We’ve written a lot about gin – and gin glasses in particular – over the years, almost entirely as a result of the pernicious scars it managed to carve into the collective English consciousness after its three separate periods of holding a large part of the population in stupified thrall in the 18th and 19th centuries. The glasses themselves, due to their sheer abundance, have provided a long-lasting legacy, but the impact of gin on the culture of our country is also evidenced by the rich repository of language which was left behind.
The cant and jargon of gin’s malignant proliferation throughout society could fill a (relatively small) exercise book (if you wrote in quite large handwriting), but for today’s introductory course in gin-speak, we’ll restrict ourselves to the names of the harrowing distillate itself, and one or two other choice examples of usage.

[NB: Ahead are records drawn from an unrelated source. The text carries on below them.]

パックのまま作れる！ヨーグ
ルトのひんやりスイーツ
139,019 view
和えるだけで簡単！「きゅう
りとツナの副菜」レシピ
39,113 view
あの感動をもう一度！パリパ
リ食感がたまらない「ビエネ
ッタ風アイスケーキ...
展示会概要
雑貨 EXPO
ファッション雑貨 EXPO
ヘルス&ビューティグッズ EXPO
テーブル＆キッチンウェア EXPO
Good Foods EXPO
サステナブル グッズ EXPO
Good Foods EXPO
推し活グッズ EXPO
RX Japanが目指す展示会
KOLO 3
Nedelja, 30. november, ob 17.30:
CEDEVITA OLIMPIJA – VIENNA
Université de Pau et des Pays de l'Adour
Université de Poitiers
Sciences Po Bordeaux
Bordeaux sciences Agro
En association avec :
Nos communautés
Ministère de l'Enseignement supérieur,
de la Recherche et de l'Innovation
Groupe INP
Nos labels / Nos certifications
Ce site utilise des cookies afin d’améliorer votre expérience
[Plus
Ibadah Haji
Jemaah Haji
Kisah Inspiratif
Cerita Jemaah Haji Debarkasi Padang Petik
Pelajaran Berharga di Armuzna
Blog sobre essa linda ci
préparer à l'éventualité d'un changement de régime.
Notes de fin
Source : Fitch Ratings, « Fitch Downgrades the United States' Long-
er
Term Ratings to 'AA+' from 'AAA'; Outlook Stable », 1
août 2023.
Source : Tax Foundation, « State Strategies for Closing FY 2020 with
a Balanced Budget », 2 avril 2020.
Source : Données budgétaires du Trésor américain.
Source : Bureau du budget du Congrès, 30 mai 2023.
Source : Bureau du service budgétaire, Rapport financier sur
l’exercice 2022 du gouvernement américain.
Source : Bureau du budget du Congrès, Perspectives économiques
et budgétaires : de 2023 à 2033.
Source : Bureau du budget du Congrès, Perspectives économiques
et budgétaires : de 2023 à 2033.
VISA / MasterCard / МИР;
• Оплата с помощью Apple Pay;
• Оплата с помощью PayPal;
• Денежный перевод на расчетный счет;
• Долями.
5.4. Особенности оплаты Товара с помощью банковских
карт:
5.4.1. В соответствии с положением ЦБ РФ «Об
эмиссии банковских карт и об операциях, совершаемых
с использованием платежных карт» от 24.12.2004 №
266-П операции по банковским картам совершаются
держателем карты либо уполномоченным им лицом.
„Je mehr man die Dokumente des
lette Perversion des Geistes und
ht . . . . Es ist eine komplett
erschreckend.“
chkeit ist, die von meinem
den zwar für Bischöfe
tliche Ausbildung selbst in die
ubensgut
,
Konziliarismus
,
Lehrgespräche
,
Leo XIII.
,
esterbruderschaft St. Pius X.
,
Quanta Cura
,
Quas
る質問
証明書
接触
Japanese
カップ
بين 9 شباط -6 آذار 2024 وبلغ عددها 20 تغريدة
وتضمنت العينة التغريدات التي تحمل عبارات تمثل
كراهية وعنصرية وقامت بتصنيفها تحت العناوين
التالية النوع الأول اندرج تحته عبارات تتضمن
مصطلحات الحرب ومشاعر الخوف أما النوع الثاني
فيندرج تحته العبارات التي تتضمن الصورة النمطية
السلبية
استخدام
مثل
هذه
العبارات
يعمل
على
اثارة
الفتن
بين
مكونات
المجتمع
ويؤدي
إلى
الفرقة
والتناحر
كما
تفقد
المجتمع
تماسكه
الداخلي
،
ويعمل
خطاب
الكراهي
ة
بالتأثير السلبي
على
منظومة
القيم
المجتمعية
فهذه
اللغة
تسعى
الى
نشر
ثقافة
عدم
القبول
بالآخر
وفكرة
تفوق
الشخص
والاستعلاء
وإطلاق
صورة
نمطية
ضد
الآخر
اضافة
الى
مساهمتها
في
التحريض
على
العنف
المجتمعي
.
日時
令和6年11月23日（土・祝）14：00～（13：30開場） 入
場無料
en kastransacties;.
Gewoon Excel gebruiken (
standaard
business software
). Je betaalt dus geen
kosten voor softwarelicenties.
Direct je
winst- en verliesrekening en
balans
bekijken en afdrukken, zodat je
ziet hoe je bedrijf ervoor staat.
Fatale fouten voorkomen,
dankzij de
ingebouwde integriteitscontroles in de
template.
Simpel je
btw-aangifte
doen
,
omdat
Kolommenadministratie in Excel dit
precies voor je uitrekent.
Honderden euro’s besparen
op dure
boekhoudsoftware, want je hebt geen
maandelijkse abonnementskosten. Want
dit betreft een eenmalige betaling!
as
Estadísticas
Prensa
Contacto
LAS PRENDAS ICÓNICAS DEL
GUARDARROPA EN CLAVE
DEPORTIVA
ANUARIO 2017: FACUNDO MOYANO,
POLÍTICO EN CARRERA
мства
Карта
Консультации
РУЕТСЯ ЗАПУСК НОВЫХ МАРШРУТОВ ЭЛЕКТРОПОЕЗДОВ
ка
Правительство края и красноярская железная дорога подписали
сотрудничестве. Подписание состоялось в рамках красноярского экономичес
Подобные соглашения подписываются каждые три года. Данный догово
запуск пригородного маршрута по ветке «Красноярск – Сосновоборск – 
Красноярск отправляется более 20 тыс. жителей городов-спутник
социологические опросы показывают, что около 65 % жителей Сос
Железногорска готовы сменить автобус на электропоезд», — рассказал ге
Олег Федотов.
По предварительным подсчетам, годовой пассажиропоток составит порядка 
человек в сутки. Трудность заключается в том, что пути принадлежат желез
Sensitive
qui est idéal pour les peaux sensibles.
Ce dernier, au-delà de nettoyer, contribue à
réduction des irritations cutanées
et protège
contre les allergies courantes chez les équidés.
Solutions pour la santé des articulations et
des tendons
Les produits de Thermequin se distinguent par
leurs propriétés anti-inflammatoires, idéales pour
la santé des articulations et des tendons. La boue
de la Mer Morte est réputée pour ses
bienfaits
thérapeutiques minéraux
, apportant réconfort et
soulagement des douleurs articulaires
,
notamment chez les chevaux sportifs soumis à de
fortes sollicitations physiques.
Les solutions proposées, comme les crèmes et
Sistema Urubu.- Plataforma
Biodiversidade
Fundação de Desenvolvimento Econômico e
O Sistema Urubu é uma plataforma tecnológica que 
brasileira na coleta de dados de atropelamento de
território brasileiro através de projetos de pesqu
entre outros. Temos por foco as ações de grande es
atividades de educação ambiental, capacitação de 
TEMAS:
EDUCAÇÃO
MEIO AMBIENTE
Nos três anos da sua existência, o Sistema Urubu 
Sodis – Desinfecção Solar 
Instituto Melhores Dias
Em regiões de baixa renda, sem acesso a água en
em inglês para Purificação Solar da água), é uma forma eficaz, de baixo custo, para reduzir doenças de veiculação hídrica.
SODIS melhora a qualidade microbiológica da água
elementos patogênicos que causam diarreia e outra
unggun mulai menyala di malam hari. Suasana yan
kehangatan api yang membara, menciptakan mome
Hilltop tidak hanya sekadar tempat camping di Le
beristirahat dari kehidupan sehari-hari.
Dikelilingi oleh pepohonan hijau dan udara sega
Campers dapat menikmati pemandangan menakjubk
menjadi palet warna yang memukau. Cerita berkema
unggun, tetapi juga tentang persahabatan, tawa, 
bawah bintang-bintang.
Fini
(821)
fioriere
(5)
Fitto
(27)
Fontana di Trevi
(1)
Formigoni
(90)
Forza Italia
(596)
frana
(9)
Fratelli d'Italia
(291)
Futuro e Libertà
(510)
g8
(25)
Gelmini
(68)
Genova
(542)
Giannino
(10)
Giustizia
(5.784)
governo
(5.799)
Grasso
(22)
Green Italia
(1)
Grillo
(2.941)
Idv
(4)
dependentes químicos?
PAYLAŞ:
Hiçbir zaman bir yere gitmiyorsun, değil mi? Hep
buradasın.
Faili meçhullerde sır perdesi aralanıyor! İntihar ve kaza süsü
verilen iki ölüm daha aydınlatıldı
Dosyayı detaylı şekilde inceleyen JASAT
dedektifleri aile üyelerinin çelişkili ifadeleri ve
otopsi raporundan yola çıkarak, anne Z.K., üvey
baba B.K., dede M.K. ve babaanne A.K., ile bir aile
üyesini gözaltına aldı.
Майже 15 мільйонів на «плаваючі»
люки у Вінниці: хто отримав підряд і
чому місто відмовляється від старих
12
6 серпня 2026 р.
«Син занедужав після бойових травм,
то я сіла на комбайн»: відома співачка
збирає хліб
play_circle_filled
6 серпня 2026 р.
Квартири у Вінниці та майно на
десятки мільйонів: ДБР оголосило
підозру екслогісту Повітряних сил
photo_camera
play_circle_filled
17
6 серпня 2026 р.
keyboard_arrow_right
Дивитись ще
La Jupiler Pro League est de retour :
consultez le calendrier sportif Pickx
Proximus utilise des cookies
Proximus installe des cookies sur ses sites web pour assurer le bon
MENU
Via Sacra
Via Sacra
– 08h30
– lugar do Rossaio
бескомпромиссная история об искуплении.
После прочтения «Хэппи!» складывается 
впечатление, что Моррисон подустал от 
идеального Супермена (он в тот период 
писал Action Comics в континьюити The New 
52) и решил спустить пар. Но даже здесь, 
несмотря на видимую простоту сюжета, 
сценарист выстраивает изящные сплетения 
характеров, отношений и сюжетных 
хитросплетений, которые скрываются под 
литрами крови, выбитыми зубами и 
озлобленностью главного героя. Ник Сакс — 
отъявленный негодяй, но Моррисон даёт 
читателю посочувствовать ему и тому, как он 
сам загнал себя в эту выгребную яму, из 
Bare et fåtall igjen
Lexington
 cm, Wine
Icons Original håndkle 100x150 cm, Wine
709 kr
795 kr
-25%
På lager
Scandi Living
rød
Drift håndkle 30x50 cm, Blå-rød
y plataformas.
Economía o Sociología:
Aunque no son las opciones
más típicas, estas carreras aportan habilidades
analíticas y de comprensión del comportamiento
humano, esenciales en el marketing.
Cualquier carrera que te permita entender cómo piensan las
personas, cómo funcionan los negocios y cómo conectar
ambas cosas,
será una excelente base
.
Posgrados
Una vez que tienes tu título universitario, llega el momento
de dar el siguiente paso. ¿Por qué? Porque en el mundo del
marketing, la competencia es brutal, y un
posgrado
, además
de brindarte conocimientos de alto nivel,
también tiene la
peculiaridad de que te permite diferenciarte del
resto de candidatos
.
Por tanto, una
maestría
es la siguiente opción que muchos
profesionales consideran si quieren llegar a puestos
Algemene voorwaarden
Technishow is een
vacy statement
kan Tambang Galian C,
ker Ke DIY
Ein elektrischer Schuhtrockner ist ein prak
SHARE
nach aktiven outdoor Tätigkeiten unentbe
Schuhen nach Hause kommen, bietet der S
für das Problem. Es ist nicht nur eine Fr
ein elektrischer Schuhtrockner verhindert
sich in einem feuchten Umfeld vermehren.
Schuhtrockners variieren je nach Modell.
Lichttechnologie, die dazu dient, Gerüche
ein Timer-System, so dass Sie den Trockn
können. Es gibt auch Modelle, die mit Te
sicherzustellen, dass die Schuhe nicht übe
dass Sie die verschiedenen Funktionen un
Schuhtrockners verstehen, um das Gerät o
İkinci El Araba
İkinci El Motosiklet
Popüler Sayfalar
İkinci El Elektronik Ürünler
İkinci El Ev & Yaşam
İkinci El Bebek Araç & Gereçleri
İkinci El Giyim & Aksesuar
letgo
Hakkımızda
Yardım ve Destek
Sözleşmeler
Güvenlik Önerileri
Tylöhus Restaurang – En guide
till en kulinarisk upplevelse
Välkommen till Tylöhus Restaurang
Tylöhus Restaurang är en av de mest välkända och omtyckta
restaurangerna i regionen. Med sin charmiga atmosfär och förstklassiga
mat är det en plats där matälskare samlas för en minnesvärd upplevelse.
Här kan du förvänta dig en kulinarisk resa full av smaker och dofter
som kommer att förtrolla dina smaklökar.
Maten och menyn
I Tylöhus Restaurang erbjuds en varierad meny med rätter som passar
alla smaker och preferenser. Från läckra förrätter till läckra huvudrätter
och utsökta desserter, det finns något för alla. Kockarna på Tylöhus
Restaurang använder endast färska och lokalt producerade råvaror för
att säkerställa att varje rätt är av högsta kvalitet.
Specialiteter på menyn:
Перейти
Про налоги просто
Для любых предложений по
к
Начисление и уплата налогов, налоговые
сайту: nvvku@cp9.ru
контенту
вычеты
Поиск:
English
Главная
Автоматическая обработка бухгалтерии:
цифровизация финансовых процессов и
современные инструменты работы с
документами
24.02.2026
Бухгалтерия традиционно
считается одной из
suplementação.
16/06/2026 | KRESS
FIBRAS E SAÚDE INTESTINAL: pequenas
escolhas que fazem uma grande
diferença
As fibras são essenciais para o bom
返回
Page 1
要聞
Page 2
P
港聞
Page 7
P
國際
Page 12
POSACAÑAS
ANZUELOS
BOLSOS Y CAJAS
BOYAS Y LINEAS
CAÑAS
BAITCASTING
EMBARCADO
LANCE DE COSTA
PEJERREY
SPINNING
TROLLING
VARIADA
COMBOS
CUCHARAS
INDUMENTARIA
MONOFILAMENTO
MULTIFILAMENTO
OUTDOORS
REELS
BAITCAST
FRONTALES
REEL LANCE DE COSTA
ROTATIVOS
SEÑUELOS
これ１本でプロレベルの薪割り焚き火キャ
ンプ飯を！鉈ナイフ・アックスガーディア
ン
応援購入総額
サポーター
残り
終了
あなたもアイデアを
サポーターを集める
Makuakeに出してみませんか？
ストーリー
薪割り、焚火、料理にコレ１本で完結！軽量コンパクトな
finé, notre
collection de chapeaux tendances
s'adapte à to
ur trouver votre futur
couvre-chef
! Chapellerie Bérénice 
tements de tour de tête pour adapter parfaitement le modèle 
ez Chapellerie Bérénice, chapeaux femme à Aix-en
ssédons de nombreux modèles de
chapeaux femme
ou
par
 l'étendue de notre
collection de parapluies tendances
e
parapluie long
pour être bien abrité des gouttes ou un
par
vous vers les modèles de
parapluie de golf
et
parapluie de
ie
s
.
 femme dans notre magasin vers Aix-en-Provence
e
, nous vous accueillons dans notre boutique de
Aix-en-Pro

The blue ruin is perhaps the foremost of these casual monikers, dating from gin’s first attempt to lay low the stout yeomen and women of these shores – the original gin craze. Simply put, it was a ruinous beverage and was often tinted blue by any number of additives which unscrupulous backstreet distillers would add to make it marginally less unpalatable such as turpentine – or sulphuric acid. Typically, this blue tint is now the symbol of particularly high-end gins, the colour being imparted by botanicals such as angelica or bergamot, which really couldn’t be much further removed from the constituent parts of the original potation.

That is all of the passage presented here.